Thursday, January 12, 2023

Weird at Heart

Those fellows from Boston were slick tricksters, they were.  They seemed to run on a special juice and always at the highest rpms.  I don't know what they did all day.  We only worked in the late afternoons and early evenings.  

They loved to make bets.  Once, sitting at a red light on the main drag downtown, a road filled with stop lights, one of them said, "I'll bet you I can drive down this street without hitting a single red light."  Now we thought he was going to punch his hot rod and try to speed his way through them.  Nope.  He just dawdled the whole way, never stopping, but never catching a light, either.  Another time he bet me I couldn't jump over a card he would place on the floor.  I figured that he would try to prevent me, but he said no, that he would stand ten feet back.  I took the bet.  He put the card in a corner.  

One day, one of them got a bright idea.  We worked out of an office in a building downtown.  Every day we walked through long hallways past wooden doors and frosted glass windows housing offices of every sort.  Next door to ours was an attorney.  The letters on his door announced, "Richard Voss, Attorney at Law."  One afternoon, however, walking by his office door, one of the closers pointed as if astonished.  The letters had been rearranged to say, "Richard Vay, Rotten Ass."

When the shit hit the fan over that one, he apparently blamed it on us.  We were never allowed back into the building again.  

After a couple of months, the closers were headed back to Boston.  They asked Tommy, Steve, and the other kid from the trailer park, Donnie, if they wanted to go back with them and work.  They didn't ask me.  I never sold that many magazine subscriptions.  Where the others might get four or five closings a night, I usually felt good if I got two.  One of my last deals was to sell my parents.  For the next couple years, we got Life and Look magazines ever week.  

When they closed up shop, Tommy and Donnie left with them, but that didn't last long.  By the end of the month, they were back.  

Emily kept writing, but the frequency of letters was diminishing greatly.  She still loved me, but she had made friends.  She wrote me about their adventures.  There were boys, but I shouldn't worry, she said, because she only loved me.  There were no more phone calls since she had been caught charging them to other people's telephone numbers.  Her parents had to pay an enormous bill.  

School dragged on, but that year was marked by frequent bomb threats.  Every week or so, someone would call in and say there was a bomb in the school and we would all have to leave until the police had searched for it.  Some days, they simply sent us home.  It was quite the trick.  

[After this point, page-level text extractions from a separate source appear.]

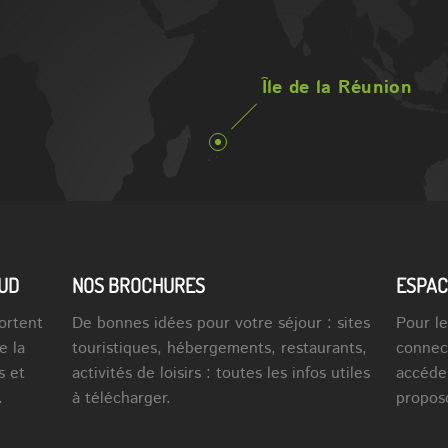
Île de la Réunion
SUD
NOS BROCHURES
ESPAC
ortent
De bonnes idées pour votre séjour : sites
Pour le
e la
touristiques, hébergements, restaurants,
connec
s et
activités de loisirs : toutes les infos utiles
accéde
.
à télécharger.
propos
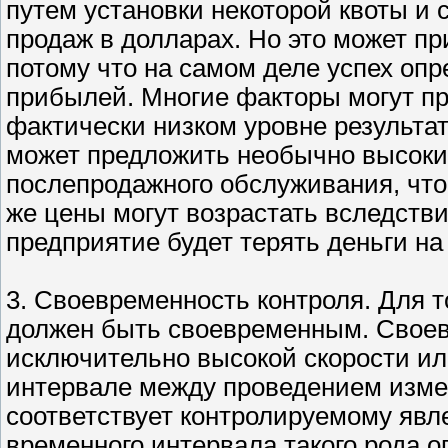
путем установки некоторой квоты и 
продаж в долларах. Но это может п
потому что на самом деле успех оп
прибылей. Многие факторы могут пр
фактически низком уровне результат
может предложить необычно высоки
послепродажного обслуживания, что
же цены могут возрастать вследств
предприятие будет терять деньги на
3. Своевременность контроля. Для 
должен быть своевременным. Своев
исключительно высокой скорости ил
интервале между проведением измер
соответствует контролируемому явл
временного интервала такого рода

One day, I was walking home with one of Wayne's old girlfriends.  She was pretty-ish, but rough.  She lived alone with her divorced mother and, according to Wayne, "put out."  It began to rain and her house was not far from the school, so we ran there for shelter.  

"You want to come in?" she asked.  Her mother was at work.  We had the house to ourselves.  I don't know how it happened, but we were soon lying on her bed, kissing.  I had no idea what I was doing, really, but Wayne said she was fast and I was curious.  The house was silent.  I heard the ticking of a distant clock, the creaking of the bed, but everything seemed to be coming from far away.  I was disembodied.  The room was swirling.  She put my hand between her leg. I was scared and didn't know what to do.  A patch of gnarly hair.  A soft opening.  It was terrifying.  I wanted to go home.  

"What was that?" I said, jumping up, listening intently.  "I think your mother is home." 

She wasn't, of course, but the spell was broken.  The rain had stopped. 

"I better go before your mom gets here," I said even though it was early afternoon.  I think she smirked as I beat it out the door.  

Back in the open air, I was both embarrassed and relieved.  I just wanted to go home.  I wanted to watch t.v. and look at magazines.  I could feel God looking down on me.  I was a sinner.  

"But I didn't do it," I pleaded.  

The world, I thought, not for the first or last time, was a strange and dangerous place.  My teenage desires conflicted with everything I had been taught, all the pleas to be good and avoid temptation, love God, work hard. . . all of the scriptures.  

More and more, I simply wanted to be alone.